The Bad
- Diet only slightly improved. In general, I’ve been eating higher quality foods, but quantity is still an issue. As a major caveat to my quality improvement, last night during the Super Bowl, I ate a burrito, pizza, chips, and was even dipping leftover chicken nuggets into queso. Oooof. My stomach’s retribution was swift.
- Procrastination only slightly improved. My first post dated Jan 22, 2024 contains photos taken that day and sentiments from that day; however, the post was actually written on the weekend of Feb 10 and 11, 2024. Please forgive me.
The OK
- Resistance training improved. I’m averaging about 3 lifting sessions per week, but I need to be hitting the iron 4 times each week.
- Cardio showing signs of life. I’m performing low-impact medium-intesity cardio for 20 minutes approximately 2 times per week. I’m cognizant of the recovery requirements of my increased resistance training volume, so I’m not trying to reach my goal of 30 minutes 6 times per week right out of the gate, but I’m definitely being lazy about this.
- Alcohol consumption decreased. I’ve historically consumed my junk calories in the form of delicious IPAs, double IPAs, triple IPAs, stouts, imperial stouts, … you get the idea. Craft beer rules! I’ve cut down on the frequency and intensity of my beer consumption, and on the couple of occasions that I’ve had a beer or two (with one notable exception involving a night on the town), it’s been a Guinness (relatively low calorie despite its reputation from folks who’ve never crushed a 375 calorie Dogfish Head Worldwide Stout before) or a Dogfish Head Slighly Mighty IPA (only 95 calories!).

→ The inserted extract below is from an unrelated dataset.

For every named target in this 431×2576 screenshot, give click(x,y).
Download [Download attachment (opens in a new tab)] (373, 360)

- Sleep is meh. 6-7 hours won’t cut it with my increased recovery needs. I need to get my ass into bed at least 8.5 hours before wake up time so that I can get a solid 8 hours of sleep. In my experience, my meh sleep is contributing to my poor diet habits.
Wrapping Up
I’m 100% aware that sleep and diet are the most important factors for reaching my goal. So far, I’ve been letting myself down by not stepping up in these areas. If I don’t finish this month strong, my measurables are going to be very dissapointing on the 1st of March because this is the period for easy newb gains.